Cependant, à Sudbury, les conditions liées à la modification dérangent les employeurs.
Bien que des formations soient offertes et des trousses distribuées gratuitement, seules les entreprises jugées à haut risque peuvent en profiter.
Dès lors, les propriétaires de bars ou de restaurants et les directeurs de chantiers doivent compter dans leur effectif au moins un employé qui souffre ou a souffert de problèmes de dépendance pour participer au programme.
Les employeurs doivent aussi prouver que le danger provient d’un employé, et non d’un client.

Stéphanie Piché, propriétaire du restaurant Wander Food and Wine, ne veut pas envahir la vie privée de ses employés.
Photo : Radio-Canada / Source : Stéphanie Piché
D'après Stéphanie Piché, propriétaire du restaurant Wander Food and Wine, cette règle encourage une invasion de la vie privée des employés.
En tant qu’employeur, je dois identifier les employés qui ont des dépendances, je dois les traiter différemment, mais aussi dire au reste du personnel qu’on doit avoir une trousse de naloxone. C’est un peu envahir leur vie privée et ça dérange.
Mme Piché critique également le fait que ce soit uniquement certaines entreprises qui sont visées par la réforme et non l'ensemble d'elles.

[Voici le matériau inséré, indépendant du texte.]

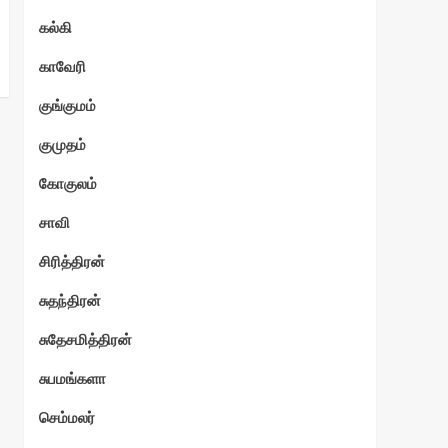
கல்கி
காவேரி
குங்குமம்
குமுதம்
கோகுலம்
சாவி
சிரித்திரன்
சுதந்திரன்
சுதேசமித்திரன்
சுபமங்களா
செம்மலர்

J’imagine que si l’amendement ne vise que certains restaurants, bars et chantiers, c’est parce qu’on nous identifie comme des entreprises qui ont des employés qui souffrent de dépendances, alors qu’ils peuvent se trouver partout
, ajoute Mme Piché.
Un pansement sur un tuyau cassé
De son côté, Dan Cronin, directeur général du bar Alibi Room, considère que le gouvernement devrait faire mieux.

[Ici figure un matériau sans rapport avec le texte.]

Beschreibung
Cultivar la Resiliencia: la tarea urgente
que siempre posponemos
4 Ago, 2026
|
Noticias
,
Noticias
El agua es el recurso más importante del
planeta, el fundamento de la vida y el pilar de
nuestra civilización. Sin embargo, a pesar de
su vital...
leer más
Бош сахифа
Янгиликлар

C’est un pansement sur un tuyau cassé… Le gouvernement devrait investir dans les institutions de santé, les centres de désintoxication, de santé mentale, dans les logements et dans des soins préventifs […] c’est une mesure réactionnaire
, affirme-t-il.

Des commerçants de Sudbury réclament plus de services sociaux pour lutter contre la crise des opioïdes qui sévit dans la municipalité. (Photo d'archives)

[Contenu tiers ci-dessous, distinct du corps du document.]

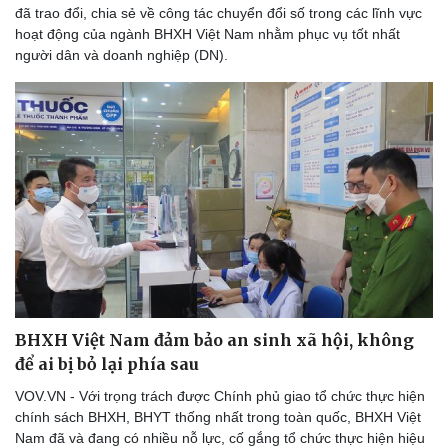
đã trao đổi, chia sẻ về công tác chuyển đổi số trong các lĩnh vực
hoạt động của ngành BHXH Việt Nam nhằm phục vụ tốt nhất
người dân và doanh nghiệp (DN).
Sức khỏe
Đời sống
Dinh dưỡng - món ngon
Nhà đẹp
Cây thuốc
Blog
Sản phụ khoa
Tình yêu - Gia đình
Nhi khoa
Nam khoa
Làm đẹp - giảm cân
Phòng mạch online
Ăn sạch sống khỏe
BHXH Việt Nam đảm bảo an sinh xã hội, không
để ai bị bỏ lại phía sau
VOV.VN - Với trọng trách được Chính phủ giao tổ chức thực hiện
chính sách BHXH, BHYT thống nhất trong toàn quốc, BHXH Việt
Nam đã và đang có nhiều nỗ lực, cố gắng tổ chức thực hiện hiệu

Photo : Radio-Canada / Zacharie Routhier
Un propos que soutient également Stéphanie Piché, qui aurait souhaité que le gouvernement agisse plus tôt, en trouvant les sources des dépendances et en offrant aux toxicomanes tout ce dont ils ont besoin pour aller mieux.
Un pas dans la bonne direction
Caroline Lavoie, infirmière et experte en santé mentale pour Santé publique Sudbury et districts, est moins sévère à l'égard de cette mesure, mais renchérit sur le besoin d'en faire plus.
C’est un pas dans la bonne direction. Ce n'est certainement pas la seule stratégie qu’on doit utiliser pour combattre ces crises de drogues toxiques. C’est utile comme stratégie immédiate, mais il y a aussi des stratégies pour le futur et pour faire de la prévention. Il faut attaquer ce problème sous tous les angles.
Pour le moment, entre janvier et mars 2023, Santé publique Sudbury et districts a enregistré la distribution de 5580 doses de naloxone dans le Grand Sudbury, sans compter celles distribuées dans les pharmacies.
La Municipalité recense également 142 situations liées aux opioïdes dans la même période.

Le monument «crosses for changes» de Sudbury a installé des croix blanches en mémoire des victimes de la crise des opioïdes dans la région.
Photo : Radio-Canada / Yvon Theriault
Cependant, un total de 9 morts liées aux opioïdes ont été enregistrées en janvier seulement à Sudbury et dans le district de Manitoulin.
Cela représente 52 morts par 100 000 habitants annuellement, contre 12,4 morts par 100 000 habitants dans l'ensemble de l’Ontario.